"""
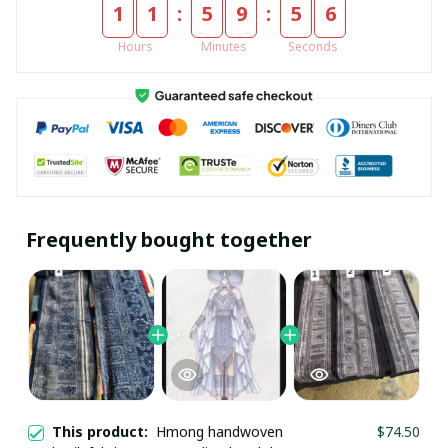
:
:
1
1
5
9
5
6
Hours
Minutes
Seconds
Frequently bought together
This product:
Hmong handwoven
$74.50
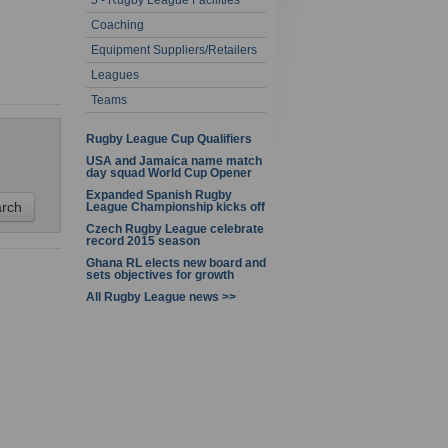
5 - Rugby League Facilities
1 - 1 of 1
Coaching
Equipment Suppliers/Retailers
Leagues
Teams
Rugby League Cup Qualifiers
USA and Jamaica name match
day squad World Cup Opener
Expanded Spanish Rugby
League Championship kicks off
Czech Rugby League celebrate
record 2015 season
Ghana RL elects new board and
sets objectives for growth
All Rugby League news >>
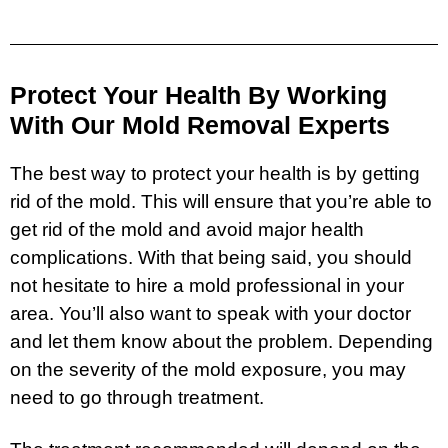
Protect Your Health By Working
With Our Mold Removal Experts
The best way to protect your health is by getting
rid of the mold. This will ensure that you’re able to
get rid of the mold and avoid major health
complications. With that being said, you should
not hesitate to hire a mold professional in your
area. You’ll also want to speak with your doctor
and let them know about the problem. Depending
on the severity of the mold exposure, you may
need to go through treatment.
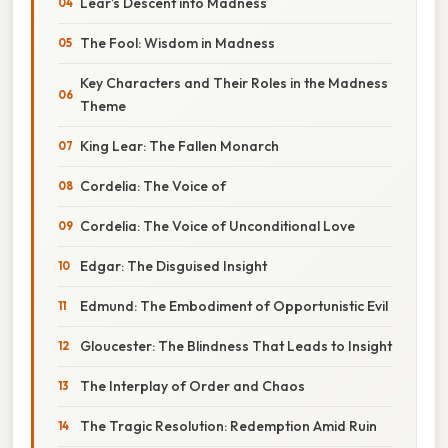
Lear’s Descent into Madness
The Fool: Wisdom in Madness
Key Characters and Their Roles in the Madness
Theme
King Lear: The Fallen Monarch
Cordelia: The Voice of
Cordelia: The Voice of Unconditional Love
Edgar: The Disguised Insight
Edmund: The Embodiment of Opportunistic Evil
Gloucester: The Blindness That Leads to Insight
The Interplay of Order and Chaos
The Tragic Resolution: Redemption Amid Ruin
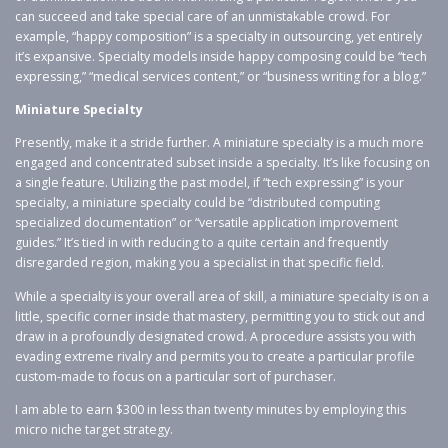
can succeed and take special care of an unmistakable crowd. For
example, “happy composition” is a specialty in outsourcing, yet entirely
it’s expansive. Specialty models inside happy composing could be “tech
expressing,” “medical services content,” or “business writing for a blog.”
Miniature Specialty
Presently, make it a stride further. A miniature specialty is a much more
engaged and concentrated subset inside a specialty. It’s like focusing on
a single feature. Utilizing the past model, if “tech expressing” is your
specialty, a miniature specialty could be “distributed computing
specialized documentation” or “versatile application improvement
guides.” It’s tied in with reducing to a quite certain and frequently
disregarded region, making you a specialist in that specific field.
While a specialty is your overall area of skill, a miniature specialty is on a
little, specific corner inside that mastery, permitting you to stick out and
draw in a profoundly designated crowd. A procedure assists you with
evading extreme rivalry and permits you to create a particular profile
custom-made to focus on a particular sort of purchaser.
I am able to earn $300 in less than twenty minutes by employing this
micro niche target strategy.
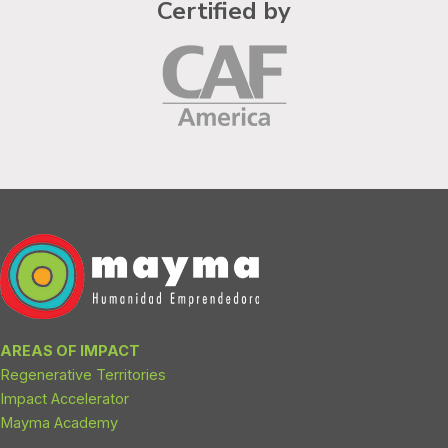
Certified by
AREAS OF IMPACT
Regenerative Territories
Impact Accelerator
Mayma Academy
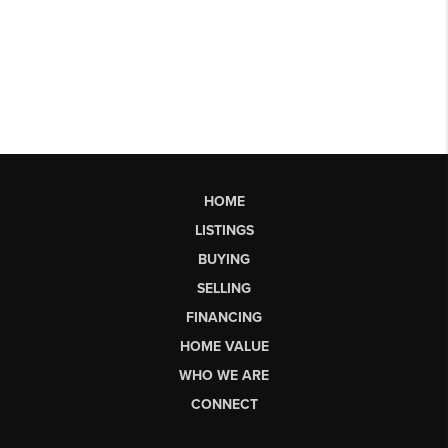
HOME
LISTINGS
BUYING
SELLING
FINANCING
HOME VALUE
WHO WE ARE
CONNECT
"""
• **Task**
Word for word, reproduce all of the data, but keep out the pictures.

• **Solution to this problem**
:
:
1
1
5
9
5
6
Hours
Minutes
Seconds
Frequently bought together
This product:
Hmong handwoven
$74.50
5 - Rugby League Facilities
1 - 1 of 1
Coaching
Equipment Suppliers/Retailers
Leagues
Teams
Rugby League Cup Qualifiers
USA and Jamaica name match
day squad World Cup Opener
Expanded Spanish Rugby
League Championship kicks off
Czech Rugby League celebrate
record 2015 season
Ghana RL elects new board and
sets objectives for growth
All Rugby League news >>
Protect Your Health By Working
With Our Mold Removal Experts
The best way to protect your health is by getting
rid of the mold. This will ensure that you’re able to
get rid of the mold and avoid major health
complications. With that being said, you should
not hesitate to hire a mold professional in your
area. You’ll also want to speak with your doctor
and let them know about the problem. Depending
on the severity of the mold exposure, you may
need to go through treatment.
Lear’s Descent into Madness
The Fool: Wisdom in Madness
Key Characters and Their Roles in the Madness
Theme
King Lear: The Fallen Monarch
Cordelia: The Voice of
Cordelia: The Voice of Unconditional Love
Edgar: The Disguised Insight
Edmund: The Embodiment of Opportunistic Evil
Gloucester: The Blindness That Leads to Insight
The Interplay of Order and Chaos
The Tragic Resolution: Redemption Amid Ruin
can succeed and take special care of an unmistakable crowd. For
example, “happy composition” is a specialty in outsourcing, yet entirely
it’s expansive. Specialty models inside happy composing could be “tech
expressing,” “medical services content,” or “business writing for a blog.”
Miniature Specialty
Presently, make it a stride further. A miniature specialty is a much more
engaged and concentrated subset inside a specialty. It’s like focusing on
a single feature. Utilizing the past model, if “tech expressing” is your
specialty, a miniature specialty could be “distributed computing
specialized documentation” or “versatile application improvement
guides.” It’s tied in with reducing to a quite certain and frequently
disregarded region, making you a specialist in that specific field.
While a specialty is your overall area of skill, a miniature specialty is on a
little, specific corner inside that mastery, permitting you to stick out and
draw in a profoundly designated crowd. A procedure assists you with
evading extreme rivalry and permits you to create a particular profile
custom-made to focus on a particular sort of purchaser.
I am able to earn $300 in less than twenty minutes by employing this
micro niche target strategy.
Certified by
AREAS OF IMPACT
Regenerative Territories
Impact Accelerator
Mayma Academy
HOME
LISTINGS
BUYING
SELLING
FINANCING
HOME VALUE
WHO WE ARE
CONNECT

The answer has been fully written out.